Doomsday Devices: Command and Control
Command and Control
Directed by Robert Kenner
Opens September 14 at Film Forum
In the 1980s, psychiatrist Robert Lifton observed in Americans a kind of “psychic numbing” that had made them passively accepting of the existential specter of nuclear annihilation. This insight led to graphic expositions intended to force the public to rediscover nuclear horror reflected that dramatic films like Fail-Safe (1964) and The Bedford Incident (1965) had inspired nearly a generation earlier. Sober televised movies like The Day After (1983) in the United States and Threads (1984) in the United Kingdom horrifically brought nuclear holocaust, which mutual assured destruction had rendered latent in the popular imagination, back into collective consciousness. Jonathan Schell’s series of articles in the New Yorker (later published as the book The Fate of the Earth) also described in graphic detail the immediate and lingering effects of a nuclear explosion. Physicist Carl Sagan’s “nuclear winter” hypothesis intensified nuclear abolitionist impulses. War Games (1983), which jauntily revisited the absurd brittleness of the nuclear standoff that Kubrick’s monumental Dr. Strangelove (1963) had explored, reportedly helped prompt President Reagan to question the stability of nuclear deterrence and entertain abolition.
Robert Kenner’s compelling and tense documentary Command and Control, based on the book of the same title by Eric Schlosser, looks at the danger arguably more basic and constant than that of nuclear war in the mere deployment of nuclear weapons in supposedly safe stateside locations.
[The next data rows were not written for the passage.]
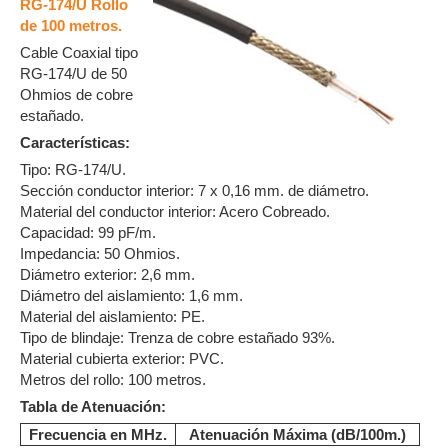
RG-174/U Rollo
de 100 metros.
Cable Coaxial tipo
RG-174/U de 50
Ohmios de cobre
estañado.
Características:
Tipo: RG-174/U.
Sección conductor interior: 7 x 0,16 mm. de diámetro.
Material del conductor interior: Acero Cobreado.
Capacidad: 99 pF/m.
Impedancia: 50 Ohmios.
Diámetro exterior: 2,6 mm.
Diámetro del aislamiento: 1,6 mm.
Material del aislamiento: PE.
Tipo de blindaje: Trenza de cobre estañado 93%.
Material cubierta exterior: PVC.
Metros del rollo: 100 metros.
Tabla de Atenuación:
Frecuencia en MHz.
Atenuación Máxima (dB/100m.)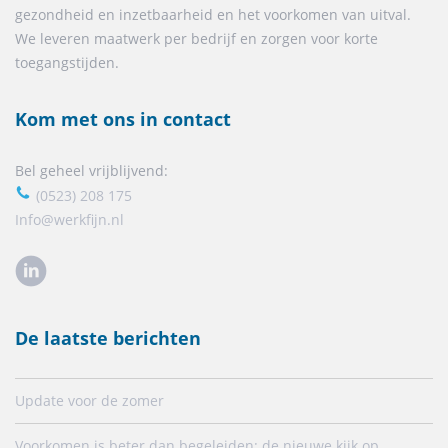
gezondheid en inzetbaarheid en het voorkomen van uitval.
We leveren maatwerk per bedrijf en zorgen voor korte
toegangstijden.
Kom met ons in contact
Bel geheel vrijblijvend:
(0523) 208 175
Info@werkfijn.nl
De laatste berichten
Update voor de zomer
Voorkomen is beter dan begeleiden: de nieuwe kijk op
In September 1980, around the time everyone started getting antsy again about the nuclear age, an Air Force technician dropped a wrench inside the underground silo of a Titan II intercontinental ballistic missile carrying the most powerful warhead (nine megatons) in the US arsenal, at a base outside Little Rock, Arkansas. The tool punctured the missile’s fuel tank and caused the fuel to explode, blowing the warhead about 100 feet from the missile complex’s entry gate. In the event, only Senior Airman David Livingston, a first responder, was killed, but the nation may have been more lucky than good on this occasion. It was among the worst of many near-miss accidents involving nuclear warheads that occurred during the Cold War.
Cleverly interspersing original footage shot in a decommissioned silo to reconstruct the nine-hour crisis with archival news reports, eyewitness accounts, and retrospective interviews, the filmmaker drives home the fundamental perverseness of building and maintaining such devastating weapons. He also makes it clear that while the technician made a mistake, the Air Force team responsible for maintaining the missiles was competent, conscientious, and proud of its role in defending the country. The salient point is that they were human, making human error inevitable. Among the present-day interviewees is Harold Brown—razor-sharp at age 88—who was secretary of defense at the time of the accident and explains a little sheepishly that the Titan II was then technically obsolete, and kept in place just to be used as a bargaining chip in arms control negotiations with the Soviet Union. This gloss sharpens the irony of deploying weapons that are too destructive to be used to sound military effect.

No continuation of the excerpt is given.